学位論文要旨



No 111262
著者(漢字) 益守,眞也
著者(英字)
著者(カナ) マスモリ,マサヤ
標題(和) マツ種子の休眠打破に伴う生理現象および貯蔵型mRNAの貯蔵形態と挙動
標題(洋)
報告番号 111262
報告番号 甲11262
学位授与日 1995.03.29
学位種別 課程博士
学位種類 博士(農学)
学位記番号 博農第1553号
研究科 農学生命科学研究科
専攻 林学専攻
論文審査委員 主査: 東京大学 教授 佐々木,惠彦
 東京大学 教授 鈴木,和夫
 東京大学 教授 八木,久義
 東京大学 教授 寳月,岱造
 東京大学 助教授 井出,雄二
内容要旨

 多くの高等植物の種子は母植物体上で形成された後,発芽にふさわしい環境条件にさらされるまで生理活性の極めて低い休眠状態に入る。種子は様々な形・レベルで活性を抑え休眠し,過酷な環境に対して耐性を持っている。休眠しつつも環境の変化を検知する機構をもっており,また発芽前後は生理的に劇的な変化が起きる。植物の過酷な環境に対する耐性機構や遺伝子発現制御機構を知る上で,種子休眠や発芽は興味深い研究対象である。

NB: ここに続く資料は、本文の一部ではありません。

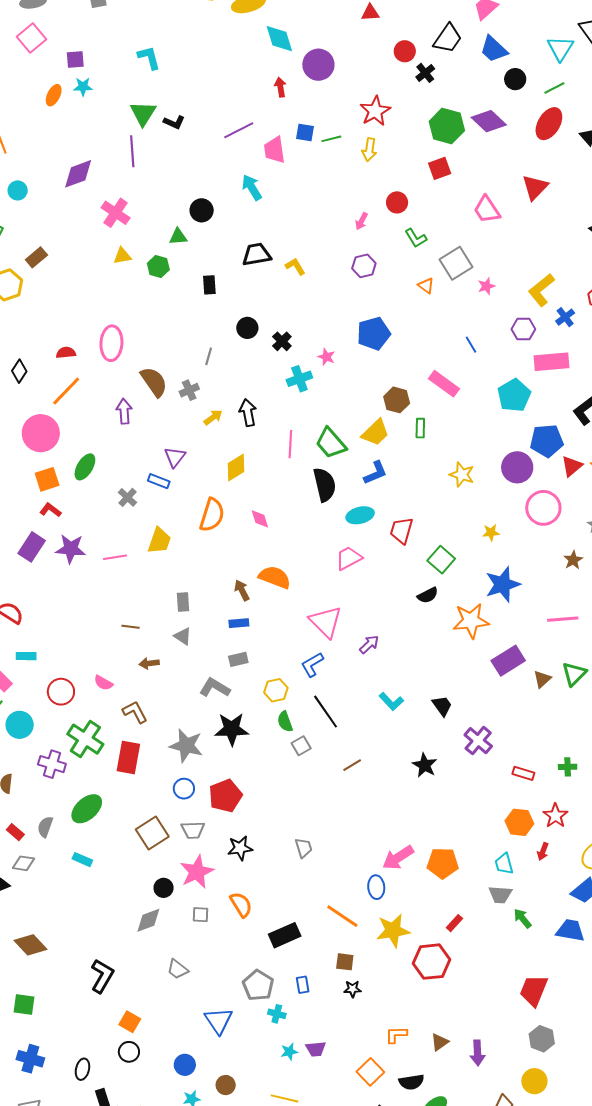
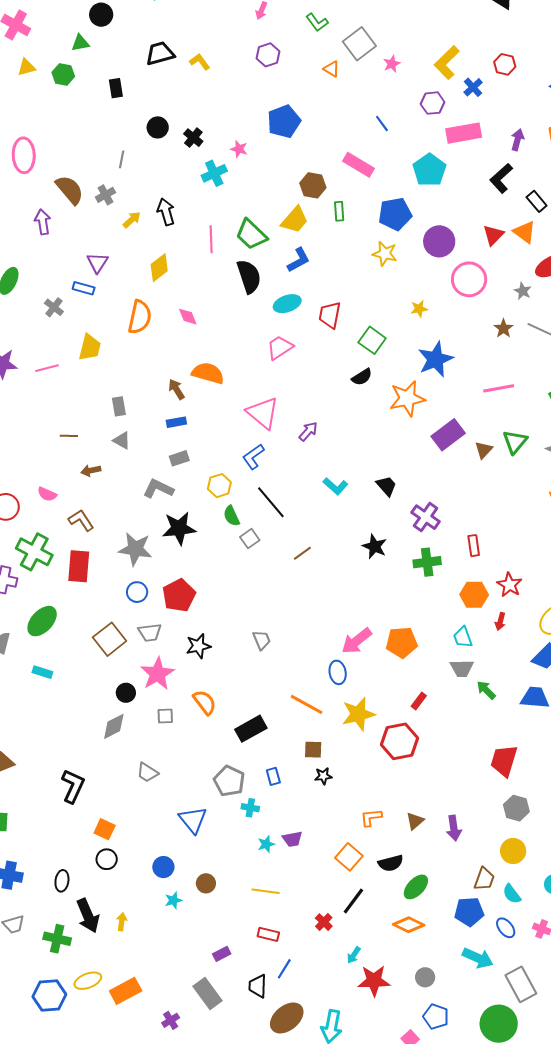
blue pentagon: (547, 441) -> (395, 214), moved
green cross: (568, 767) -> (427, 562), moved, size x1.5
red rectangle: (523, 773) -> (474, 546), turned 70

 休眠種子には胚自身の内的要因や,胚を取り囲む胚乳や種皮による外的要因によって生理活性を抑える機構があり,環境が好適になったことを検知すると抑制が解除されると考えられる。本研究では,マツ属Pinusの2樹種の場合について,どのような機構が発芽抑制に関与しているかを知ることを目的として.休眠打破の前後で生じる生理的な変化,および休眠種子中に存在するmRNA(貯蔵型mRNA)の貯蔵形態と発芽期の消長を調べた。

 チョウセンゴヨウP.koraiensisなどの五葉松の類の芽生えは30℃前後で最もよく成長するが,休眠の打破に際して一定期間湿潤条件下での低温(低温湿層処理)を要する。まず低温湿層処理によって打破される発芽抑制機構を追究した。チョウセンゴヨウを用いて,発芽試験をおこなったところ,種皮を除去した種子の一部が低温湿層処理なしでも発芽することが確かめられた。種子発芽が種皮とその内部(胚乳および胚)との両方に抑制されていることを示している。また発芽には酸素が必要であることも確かめられた。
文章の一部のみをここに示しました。